The car accelreates smoothly, runs good, and idles good. What could be causing this?


----------



## travis_k (Jan 14, 2005)

Sounds like its pinging, what grade gas are you using? Mine pings unless I run 91 octane.
I've got the timing advanced a little too.


----------



## itp (May 2, 2006)

I use 87, as did the original owner. I tried a tankful of 89 octane on two seperate occaisions, and it made no difference whatsoever. I guess I could try 91 next time.

It's made the sound since I got it last year, but recently it's gotten a little worse; it's also gotten a lot hotter out. My car is 100% stock (unless you'd count a k&n drop-in filter as not-stock).


----------



## itp (May 2, 2006)

Could it be the catalytic converter?


----------



## travis_k (Jan 14, 2005)

Mine usually pings unless i use 91 octane gas. I think they are just like that.


----------



## Rolling_over12 (Jun 29, 2006)

Well I have the same problem with my 1991 I do use 96 Octane fuel  not gonna tell u whenre i get it from well anyhow It isnt the cat I dont have one Im still trying to figure it out I need my timming done that is for sure this might be the problem sigh I dont wanna do it


----------



## sunnysentra (Jul 24, 2002)

Does it sound like tinking at part throttle on a hill? usually its when the engine is at low speed and you have it in higher gear like 4th and going up a hill, that would do it then. 

My suggestion, you have carbon on the pistons and it builds up over time. I have always used 93 octane in mine and used a product called BG 44K. you can look this up on BG's website. It will clean everything from the tops of the pistons to the valves and combustion chamber. you should not have pinging after that. See carbon builds up over time from improper tuneups and crappy gas, oil burning, short trips. The compression increases with the carbon and using 87 will cause the engine to ping or detonate. that is the carbon glowing red after the burn cycle is completed and then the plug is firing heats up the gas before it should and explosion, thats the ping. 

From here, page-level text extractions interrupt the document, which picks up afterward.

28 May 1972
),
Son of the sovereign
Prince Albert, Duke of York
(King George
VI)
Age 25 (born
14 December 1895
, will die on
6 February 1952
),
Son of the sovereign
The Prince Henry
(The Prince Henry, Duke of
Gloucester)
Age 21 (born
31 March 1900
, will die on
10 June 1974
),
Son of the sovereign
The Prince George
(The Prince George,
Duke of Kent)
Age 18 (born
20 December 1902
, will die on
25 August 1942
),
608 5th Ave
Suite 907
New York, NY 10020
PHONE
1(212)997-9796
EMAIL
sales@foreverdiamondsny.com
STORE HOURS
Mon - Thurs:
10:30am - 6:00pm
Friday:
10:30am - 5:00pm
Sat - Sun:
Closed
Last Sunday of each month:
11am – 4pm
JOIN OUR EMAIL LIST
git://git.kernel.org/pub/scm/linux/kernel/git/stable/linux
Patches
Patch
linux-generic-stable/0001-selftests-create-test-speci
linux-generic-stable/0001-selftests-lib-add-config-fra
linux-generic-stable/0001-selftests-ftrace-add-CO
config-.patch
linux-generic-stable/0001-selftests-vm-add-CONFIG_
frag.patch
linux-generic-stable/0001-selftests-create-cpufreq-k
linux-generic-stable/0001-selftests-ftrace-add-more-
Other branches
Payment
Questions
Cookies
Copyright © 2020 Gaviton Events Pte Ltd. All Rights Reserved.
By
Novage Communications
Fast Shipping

sorry for the long explanation, use the BG with high octane 93 if you can get it. fill it up and run the tank almost dry to 1/8th tank to get full benefit and really open it up during the process to blow the carbon out. I did this and I saw all kinds of black crap come out. I looked into the spark plug wells with a light and I could read the tops of the pistons with a number stamped. I knew the product worked well. 

Chris 92 classic


----------



## joeli16 (Nov 19, 2004)

I heard that the heat shield of the exhaust can cause this problem too.You may wanna check it out.


----------



## Rolling_over12 (Jun 29, 2006)

sunnysentra said:


> Does it sound like tinking at part throttle on a hill? usually its when the engine is at low speed and you have it in higher gear like 4th and going up a hill, that would do it then.
> 
> My suggestion, you have carbon on the pistons and it builds up over time. I have always used 93 octane in mine and used a product called BG 44K. you can look this up on BG's website. It will clean everything from the tops of the pistons to the valves and combustion chamber. you should not have pinging after that. See carbon builds up over time from improper tuneups and crappy gas, oil burning, short trips. The compression increases with the carbon and using 87 will cause the engine to ping or detonate. that is the carbon glowing red after the burn cycle is completed and then the plug is firing heats up the gas before it should and explosion, thats the ping.
> 
> ...


Ive been Using that BG 44k Its not helping I get it from a dealer my dad works at we steal it shall we say but no improvments


----------



## itp (May 2, 2006)

I switched to 93 octane, and that stopped the pinging. I'll have to look into BG 44k, though.


----------



## Rolling_over12 (Jun 29, 2006)

lucas upper cylinder Lubercant works great : )


----------



## itp (May 2, 2006)

Rolling_over12 said:


> lucas upper cylinder Lubercant works great : )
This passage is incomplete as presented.